Es ist eine echte Option und löst das Zeitproblem: Ein Panoramaflug über die Südalpen nach Milford, eine Kreuzfahrt und ein Rückflug verwandeln 13 Stunden in einen halben Tag, und die Luftaufnahme von Fiordland ist für sich genommen spektakulär. Zwei Haken. Es kostet deutlich mehr und ist viel wetterabhängiger – Fiordlands Wolken lassen Flüge regelmäßig am Boden, und Stornierungen sind häufig genug, dass Sie einen Plan B haben sollten. Der Bus-und-Kreuzfahrt-Tag ist die zuverlässige Variante; Fliegen ist das Upgrade, mit einem Sternchen.

Kann die Straße zum Milford Sound gesperrt werden, und was passiert dann?

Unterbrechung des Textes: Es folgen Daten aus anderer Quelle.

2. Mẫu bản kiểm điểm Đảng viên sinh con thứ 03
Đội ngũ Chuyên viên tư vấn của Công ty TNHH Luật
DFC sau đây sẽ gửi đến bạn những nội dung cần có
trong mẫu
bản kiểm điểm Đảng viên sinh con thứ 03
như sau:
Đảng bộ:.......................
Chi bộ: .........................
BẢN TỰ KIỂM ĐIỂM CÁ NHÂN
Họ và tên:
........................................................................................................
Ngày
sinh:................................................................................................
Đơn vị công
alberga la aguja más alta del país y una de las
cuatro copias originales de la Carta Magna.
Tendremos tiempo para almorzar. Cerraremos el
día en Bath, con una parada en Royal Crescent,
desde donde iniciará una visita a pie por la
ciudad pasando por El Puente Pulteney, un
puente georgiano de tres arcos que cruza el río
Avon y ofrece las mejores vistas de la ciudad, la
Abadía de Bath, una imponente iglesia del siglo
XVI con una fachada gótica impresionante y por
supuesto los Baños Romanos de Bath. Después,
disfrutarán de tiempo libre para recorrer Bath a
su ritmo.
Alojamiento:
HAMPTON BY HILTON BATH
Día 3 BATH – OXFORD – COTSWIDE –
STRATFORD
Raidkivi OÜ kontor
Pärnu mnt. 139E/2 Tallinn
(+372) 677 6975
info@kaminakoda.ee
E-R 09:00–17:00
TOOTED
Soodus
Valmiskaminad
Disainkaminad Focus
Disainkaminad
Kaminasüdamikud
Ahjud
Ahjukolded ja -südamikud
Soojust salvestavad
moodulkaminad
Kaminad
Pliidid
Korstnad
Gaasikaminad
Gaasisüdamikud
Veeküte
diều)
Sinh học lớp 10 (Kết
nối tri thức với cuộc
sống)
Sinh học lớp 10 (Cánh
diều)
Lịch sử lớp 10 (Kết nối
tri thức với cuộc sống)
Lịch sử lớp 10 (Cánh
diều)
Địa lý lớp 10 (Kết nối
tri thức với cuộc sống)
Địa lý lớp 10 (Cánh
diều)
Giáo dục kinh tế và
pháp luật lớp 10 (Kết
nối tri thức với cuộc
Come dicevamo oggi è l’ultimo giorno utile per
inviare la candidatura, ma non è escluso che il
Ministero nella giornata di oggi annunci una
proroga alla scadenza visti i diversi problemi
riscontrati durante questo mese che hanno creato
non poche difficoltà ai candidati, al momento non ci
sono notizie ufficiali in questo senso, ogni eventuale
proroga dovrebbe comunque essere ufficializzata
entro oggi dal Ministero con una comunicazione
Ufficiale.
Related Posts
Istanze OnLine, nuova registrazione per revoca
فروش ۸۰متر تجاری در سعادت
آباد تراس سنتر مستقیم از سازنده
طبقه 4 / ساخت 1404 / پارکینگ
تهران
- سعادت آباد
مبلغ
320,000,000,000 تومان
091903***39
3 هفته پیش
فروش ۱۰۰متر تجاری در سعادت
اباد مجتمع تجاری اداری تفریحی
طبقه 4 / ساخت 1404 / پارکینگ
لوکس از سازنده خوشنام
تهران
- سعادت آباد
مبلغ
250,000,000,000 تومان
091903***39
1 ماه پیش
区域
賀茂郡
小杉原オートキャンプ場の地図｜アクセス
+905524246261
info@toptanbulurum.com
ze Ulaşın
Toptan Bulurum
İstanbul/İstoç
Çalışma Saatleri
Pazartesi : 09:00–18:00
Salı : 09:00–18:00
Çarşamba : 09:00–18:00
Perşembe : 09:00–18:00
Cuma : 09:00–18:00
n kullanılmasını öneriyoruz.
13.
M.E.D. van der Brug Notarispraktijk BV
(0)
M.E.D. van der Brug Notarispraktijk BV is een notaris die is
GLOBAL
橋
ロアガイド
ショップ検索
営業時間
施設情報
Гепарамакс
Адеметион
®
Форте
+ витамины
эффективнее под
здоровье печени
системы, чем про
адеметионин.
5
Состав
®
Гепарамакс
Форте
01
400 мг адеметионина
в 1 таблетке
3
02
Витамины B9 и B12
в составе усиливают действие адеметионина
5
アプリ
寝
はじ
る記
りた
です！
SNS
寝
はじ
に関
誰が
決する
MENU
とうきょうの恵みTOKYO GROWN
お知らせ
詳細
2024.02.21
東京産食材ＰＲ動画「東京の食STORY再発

Ja. Der State Highway 94 ist im Schnitt etwa 8 Tage im Jahr gesperrt, vor allem im Winter, wenn Hubschrauber Sprengstoff auf Schneeablagerungszonen abwerfen, um Lawinen kontrolliert auszulösen, bevor sie von selbst abgehen. Bei Schneelage sind Schneeketten Pflicht, und auf langen lawinengefährdeten Abschnitten ist das Anhalten verboten. Fiordland kann die Straße auch zu jeder anderen Jahreszeit wegen Erdrutschen, umgestürzter Bäume und Unterspülungen sperren. Falls Ihr Termin betroffen ist, meldet sich der Veranstalter bei Ihnen – und genau deshalb lohnt es sich, den Straßenstatus am Vorabend zu prüfen, egal wer fährt.